Erwin Lehn: A Little-Known Giant Passes
Erwin Lehn, one of my musical heroes, died March 20 in Grunstadt, Germany, three months short of his ninety-first birthday. Why is he one of my heroes? Well, after World War II had ended, and with it the Nazis' ban on "swing music" (including jazz), Lehn was among the first to step up to the plate and form his own big band, originally called the Sudfunk-Tanzorchester (Southern Radio Dance Orchestra), which he led for forty years until his retirement in 1991. The orchestra continues today as one of Germany's finest under its new name, the SWR Big Band. Through the years a handful of American jazz artists spent time in the orchestra including trumpeters Don Rader and Lee Katzman and trombonists Bobby Burgess and Joe Gallardo, while Lehn's band and the SWR have welcomed such guest artists as trumpeters Maynard Ferguson, Chet Baker, Don Ellis, Arturo Sandoval and Bobby Shew; trombonists Rob McConnell, Frank Rosolino and Kai Winding; saxophonists Phil Woods, Sal Nistico, Herb Geller, Bill Holman, Frank Foster, Buddy Tate and Bob Mintzer; clarinetists Buddy DeFranco and Tony Scott, guitarist Barney Kessel and harmonica virtuoso Toots Thielemans. Although Lehn's ensemble began life as a dance orchestra, he soon turned toward contemporary jazz and made his name in that realm. Lehn's band was first-class in every respect, thanks to superior personnel including Bernd Rabe, one of the finest lead alto players I've ever heard. I was introduced to the band by another departed friend, Bill Swanson, and I'll always be grateful to him for that.

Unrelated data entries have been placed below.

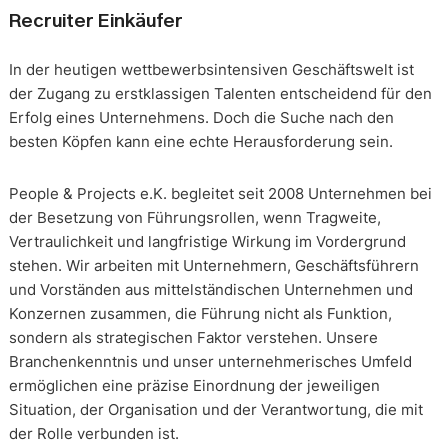
Recruiter Einkäufer
In der heutigen wettbewerbsintensiven Geschäftswelt ist
der Zugang zu erstklassigen Talenten entscheidend für den
Erfolg eines Unternehmens. Doch die Suche nach den
besten Köpfen kann eine echte Herausforderung sein.
People & Projects e.K. begleitet seit 2008 Unternehmen bei
der Besetzung von Führungsrollen, wenn Tragweite,
Vertraulichkeit und langfristige Wirkung im Vordergrund
stehen. Wir arbeiten mit Unternehmern, Geschäftsführern
und Vorständen aus mittelständischen Unternehmen und
Konzernen zusammen, die Führung nicht als Funktion,
sondern als strategischen Faktor verstehen. Unsere
Branchenkenntnis und unser unternehmerisches Umfeld
ermöglichen eine präzise Einordnung der jeweiligen
Situation, der Organisation und der Verantwortung, die mit
der Rolle verbunden ist.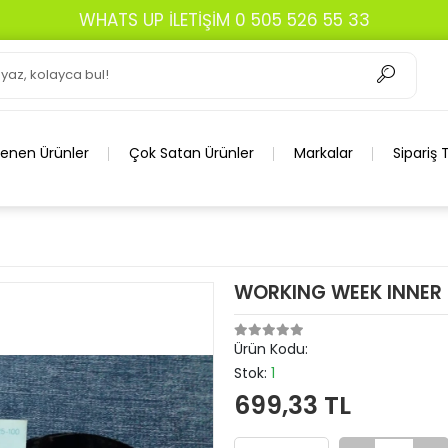
WHATS UP İLETİŞİM 0 505 526 55 33
lenen Ürünler
Çok Satan Ürünler
Markalar
Sipariş 
WORKING WEEK INNER 
Ürün Kodu:
Stok:
1
699,33 TL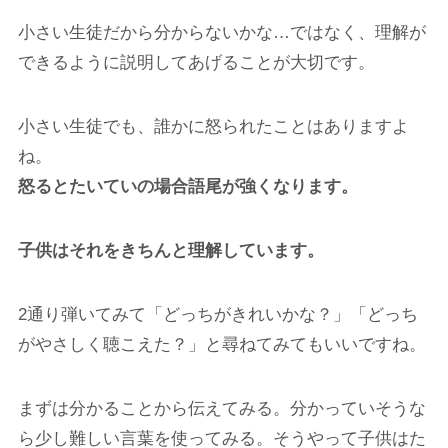
小さい生徒だから分からないかな…ではなく、理解が
できるように説明してあげることが大切です。
小さい生徒でも、誰かに怒られたことはありますよ
ね。
怒るとたいていの場合語尾が強くなります。
子供はそれをきちんと理解しています。
2通り弾いてみて「どっちがきれいかな？」「どっち
がやさしく聴こえた？」と尋ねてみてもいいですね。
まずは分かることから伝えてみる。分かっていそうな
ら少し難しい言葉を使ってみる。そうやって子供はた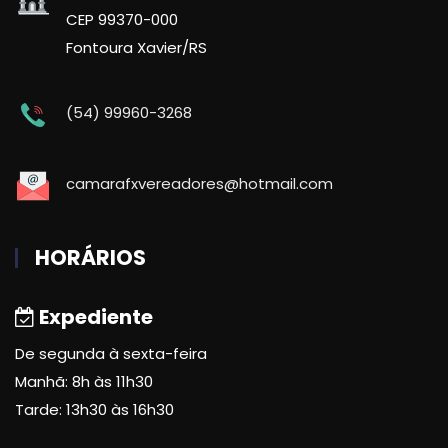
CEP 99370-000
Fontoura Xavier/RS
(54) 99960-3268
camarafxvereadores@hotmail.com
HORÁRIOS
Expediente
De segunda à sexta-feira
Manhã: 8h às 11h30
Tarde: 13h30 às 16h30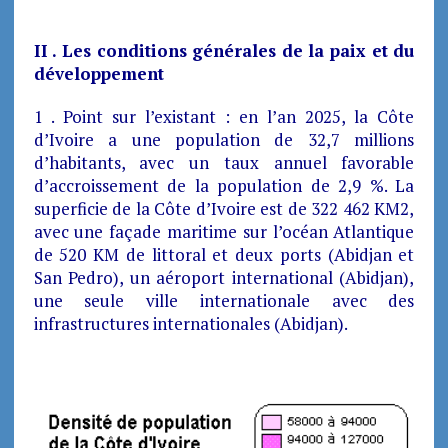
II . Les conditions générales de la paix et du
développement
1 . Point sur l’existant : en l’an 2025, la Côte
d’Ivoire a une population de 32,7 millions
d’habitants, avec un taux annuel favorable
d’accroissement de la population de 2,9 %. La
superficie de la Côte d’Ivoire est de 322 462 KM2,
avec une façade maritime sur l’océan Atlantique
de 520 KM de littoral et deux ports (Abidjan et
San Pedro), un aéroport international (Abidjan),
une seule ville internationale avec des
infrastructures internationales (Abidjan).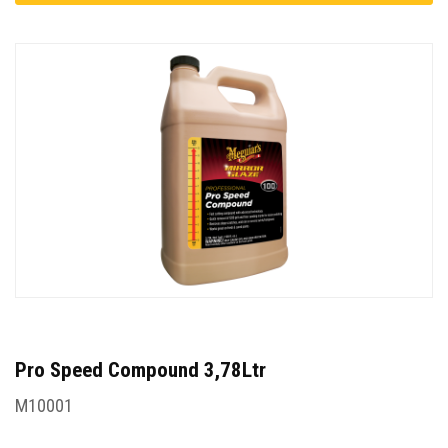
Pro Speed Compound 3,78Ltr
M10001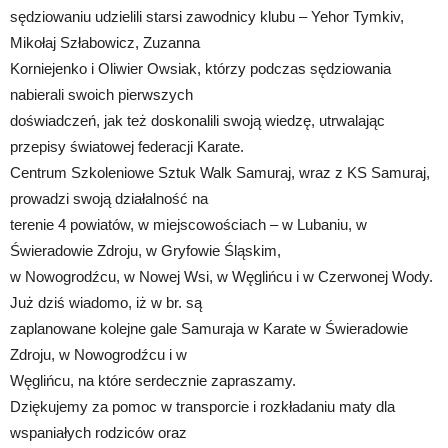
sędziowaniu udzielili starsi zawodnicy klubu – Yehor Tymkiv,
Mikołaj Szłabowicz, Zuzanna
Korniejenko i Oliwier Owsiak, którzy podczas sędziowania
nabierali swoich pierwszych
doświadczeń, jak też doskonalili swoją wiedzę, utrwalając
przepisy światowej federacji Karate.
Centrum Szkoleniowe Sztuk Walk Samuraj, wraz z KS Samuraj,
prowadzi swoją działalność na
terenie 4 powiatów, w miejscowościach – w Lubaniu, w
Świeradowie Zdroju, w Gryfowie Śląskim,
w Nowogrodźcu, w Nowej Wsi, w Węglińcu i w Czerwonej Wody.
Już dziś wiadomo, iż w br. są
zaplanowane kolejne gale Samuraja w Karate w Świeradowie
Zdroju, w Nowogrodźcu i w
Węglińcu, na które serdecznie zapraszamy.
Dziękujemy za pomoc w transporcie i rozkładaniu maty dla
wspaniałych rodziców oraz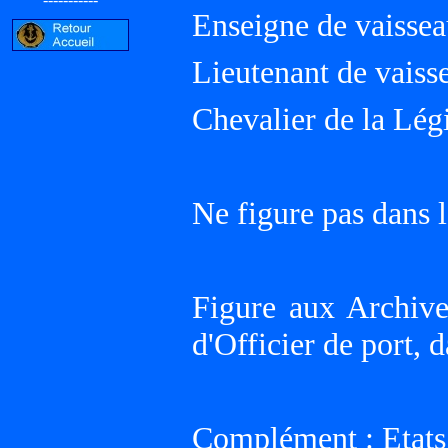
Enseigne de vaissea
Lieutenant de vaiss
Chevalier de la Lé
Ne figure pas dans l
Figure aux Archive
d'Officier de port, 
Complément : Etats 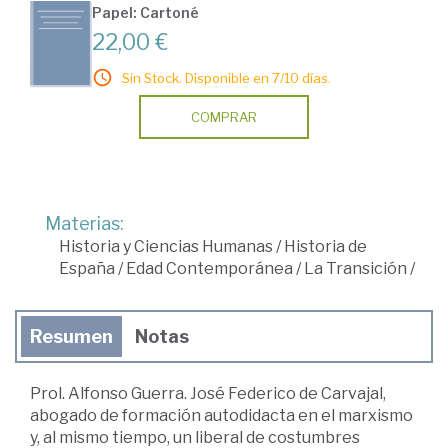
Papel: Cartoné
22,00 €
Sin Stock. Disponible en 7/10 días.
COMPRAR
Materias:
Historia y Ciencias Humanas
/
Historia de
España
/
Edad Contemporánea
/
La Transición
/
Resumen
Notas
Prol. Alfonso Guerra. José Federico de Carvajal,
abogado de formación autodidacta en el marxismo
y, al mismo tiempo, un liberal de costumbres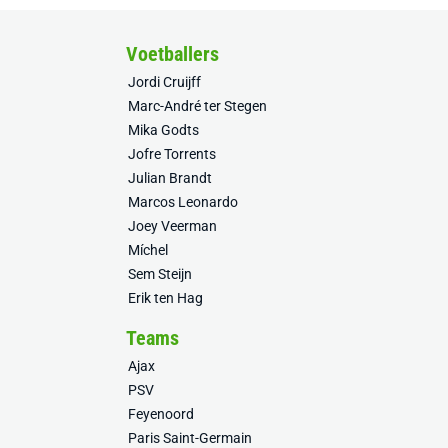
Voetballers
Jordi Cruijff
Marc-André ter Stegen
Mika Godts
Jofre Torrents
Julian Brandt
Marcos Leonardo
Joey Veerman
Míchel
Sem Steijn
Erik ten Hag
Teams
Ajax
PSV
Feyenoord
Paris Saint-Germain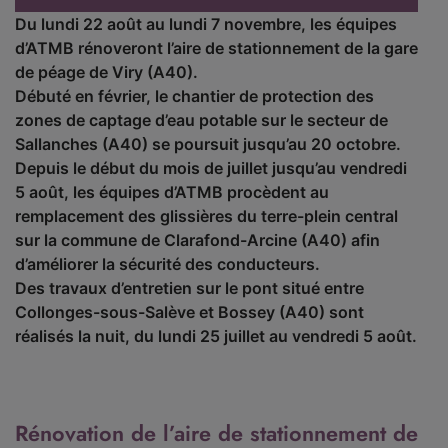
Du lundi 22 août au lundi 7 novembre, les équipes
d’ATMB rénoveront l’aire de stationnement de la gare
de péage de Viry (A40).
Débuté en février, le chantier de protection des
zones de captage d’eau potable sur le secteur de
Sallanches (A40) se poursuit jusqu’au 20 octobre.
Depuis le début du mois de juillet jusqu’au vendredi
5 août, les équipes d’ATMB procèdent au
remplacement des glissières du terre-plein central
sur la commune de Clarafond-Arcine (A40) afin
d’améliorer la sécurité des conducteurs.
Des travaux d’entretien sur le pont situé entre
Collonges-sous-Salève et Bossey (A40) sont
réalisés la nuit, du lundi 25 juillet au vendredi 5 août.
Rénovation de l’aire de stationnement de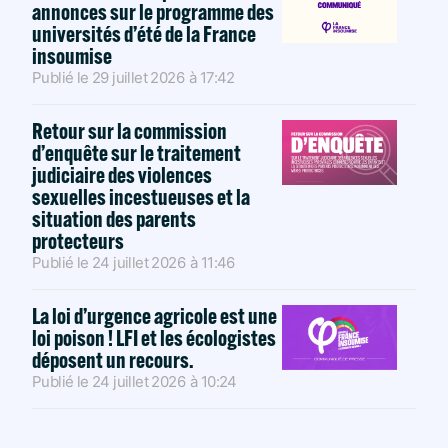
annonces sur le programme des
universités d’été de la France
insoumise
Publié le
29 juillet 2026
à
17:42
Retour sur la commission
d’enquête sur le traitement
judiciaire des violences
sexuelles incestueuses et la
situation des parents
protecteurs
Publié le
24 juillet 2026
à
11:46
La loi d’urgence agricole est une
loi poison ! LFI et les écologistes
déposent un recours.
Publié le
24 juillet 2026
à
10:24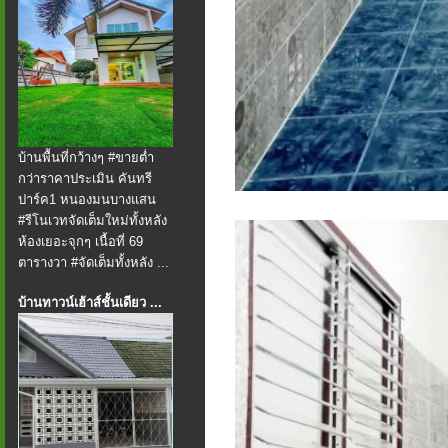
บ้านพื้นที่กว้างๆ #ขายต่ำ
กว่าราคาประเมิน คันทรี
ปาร์ค1 หนองมนบางแสน
#รีโนเวทจัดเต็มใหม่ทั้งหลัง
ห้องเยอะจุกๆ เนื้อที่ 69
ตารางวา #จัดเต็มทั้งหลัง ...
บ้านทาวน์เฮ้าส์ชั้นเดียว ...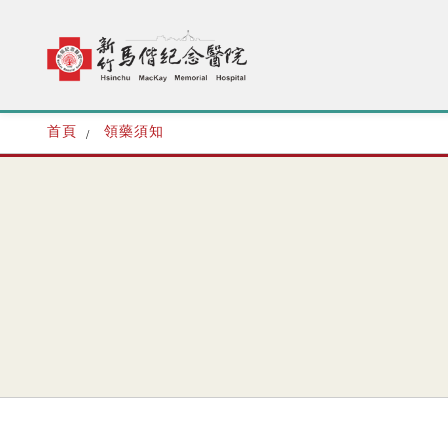
首頁
領藥須知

Also Noted in Passing . . .
Dick Buckley, whose deep baritone voice was a welcome sound to jazz fans in the Chicago area for more than half a century as host of popular radio programs on WAAF, WAIT and for thirty-one years on WBEZ, died July 22 at age eighty-five. "To listen to Mr. Buckley," wrote arts critic Howard Reich, "was to receive an education in the inner workings of jazz, no matter how much you thought you knew about the subject." As one who listened often while working in the Chicago area from 1977-97, I'd second that. As a deejay in that part of the country, Buckley was second to none. He "retired" in 2008 when WBEZ slashed its jazz programming in favor of an all-talk format. That was a great loss to jazz in Chicago, as is his passing.
Wendell Logan, a composer of jazz and concert music who more than two decades ago founded the Jazz Studies department at the Oberlin (Ohio) Conservatory of Music, a part of Oberlin College, died June 15 in Cleveland. He was sixty-nine years old. Logan, who played saxophone and trumpet, joined the Oberlin faculty in 1973, but it was not until 1989 that he was able to make Jazz Studies a full-fledged major in which students can earn a bachelor of music degree. Before coming to Oberlin, Logan taught at Florida A&M, Ball State and Western Illinois universities. His honors include a Guggenheim Fellowship (1991), and his music has been recorded by Orion and other labels.